19 looked at me with eyes that read Oh, honey, not now. “Britt?”
“He gunned me down out in the Sea. Wanted me for parts.”
“Mercer!” shouted 19, sounding like an angry teenager chastising a friend.
“I had my reasons,” he said.
19 shook her head “There’s no good reason for poaching.”
“He’s failing,” I said. “He’s days away, maybe.”
“And so is she,” said Mercer.
“We have to go,” said Rebekah. “We don’t have time for petty squabbles.”
“There’s nothing petty about this,” I said.
19 drew close, getting right in my face, her eyes now pleading. “Please,” she whispered. “Don’t do this. Not here. Not now.”
“Can’t trust him,” I said. “He’ll shoot me in the back first chance he gets.” We stood there, pulse rifles pointed at each other as the other bots slowly backed away out of the line of fire.
Mercer shook his head. “You ain’t any good to me dead. I ain’t any good to you dead. And neither of us has the time to pick clean the other’s wreck with all this hell raining down on us. So what do you say we call it a wash, get the fuck out of here, and live to try and kill each other another day?”
“That sounds reasonable,” said 19. “Doesn’t that sound reasonable, Britt?”
He was right.
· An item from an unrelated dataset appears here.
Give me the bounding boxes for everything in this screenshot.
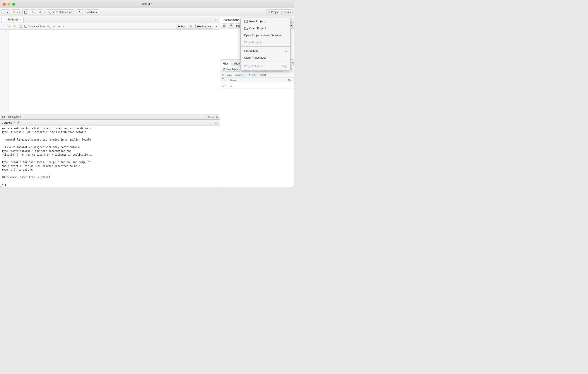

Killing me here would ruin his last chance of saving himself. In truth, at the moment I was actually safer with him than with any other bot in the world. He was the only one who needed me alive—for his own sake, sure—but alive nonetheless. And that street went both ways. I could kill him, right there where he stood, but then I’d never get the parts I needed. An hour later things would be different, but for the moment we were all each other had.
I lowered my rifle, nodding.
Then Mercer lowered his. “Truce?” Mercer asked.
“Truce.”
“Good. Let’s go do some damage. Where are we headed?”
“The escape hatch,” said 19.
“We haven’t decided that,” said Rebekah.
“Yes, we have.”
“The escape hatch opens up in the middle of the desert,” said Mercer. “There’s no cover for half a mile.”
“Yeah,” I said. “But CISSUS probably doesn’t know about it. Should be clear.”
“And if it isn’t?”
“Then it definitely knows about all the other exits and we’re screwed anyway.”
“Fair point,” he said. “Let’s go to the desert.”
We beat feet pretty quickly through the complex.
19 and I had both mapped out every inch of NIKE 14—every alcove, every service tunnel, every crawl space. You had to. It paid off at a time like this. Back in the bowels of the city, bots were being slaughtered or infected with code, becoming part of CISSUS. By the time we reached the hatch, the worst of it would no doubt be over. That was a problem. Once they were no longer distracted by the principal population, the facets would set their sights solely on rounding up the stragglers.
Us.
We needed to get out quickly, fan out into the desert, and find a place to hole up for a while before the plastic men, the brutes, and the drones swooped in to kill anything that moved. I hoped silently that the poor bots still caught up in the thick of it would hold out just a bit longer, would fight just a bit harder, if only so we could escape.
I realized I was hoping to prolong their suffering so I could live just to see this all happen again. Just as I had too many times before. Then it dawned on me that this was likely to be the very last time I would see it at all. And frankly, I didn’t know which was worse.